The first suggestion that comes to mind is to ascertain if the ECB people are only insane or maybe they are part and parcel of a secretive terrorist group that want to turn European states in the same pityful condition as Greece. To ascertain any of the above, I suggest to establish the 'Insane or Terrorist Working Group' (ITWG) but, in the meantime, to cordon-off those people awaiting for the results of the ITWG study by taking care that all the communications from the ECB Tower and aliens be curtailed off just in the case they want to try to escape from the tower.

The second suggestion is to nominate an extraordinary commissioner in place of the actual plunderer in chief  Mr. Draghi and give to the new man (woman, transgender, whatever) only the powers normally attribuable to a mint chief. I.e. all the gains from the Euro creation must be returned to the Treasuries of the European member states.

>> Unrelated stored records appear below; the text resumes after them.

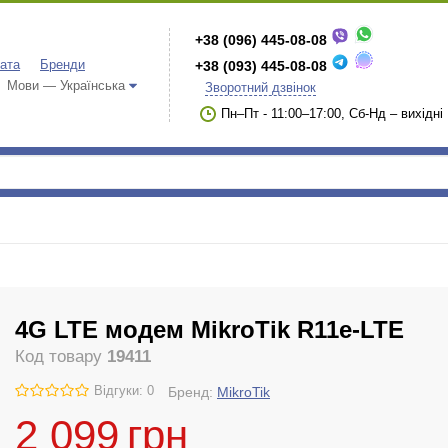
+38 (096) 445-08-08
лата
Бренди
+38 (093) 445-08-08
Мови — Українська
Зворотний дзвінок
Пн–Пт - 11:00–17:00, Сб-Нд – вихідні
4G LTE модем MikroTik R11e-LTE
Код товару
19411
Відгуки: 0
Бренд:
MikroTik
2 099
грн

The third suggestion is the 'extended Brussels holiday' i.e. sending the European Commission to Maldive Islands where they will be tought economics by Varoufakis and the likes until they can distinguish the difference from creating new money and imposing more taxes to the exhausted European subjects.

In my humble opinion You should read this letter to your friends at the next sex gathering so as to see if they share my suggestion to enact the three measures above as soon as possible.

Thank you and best regards from a concerned citizen.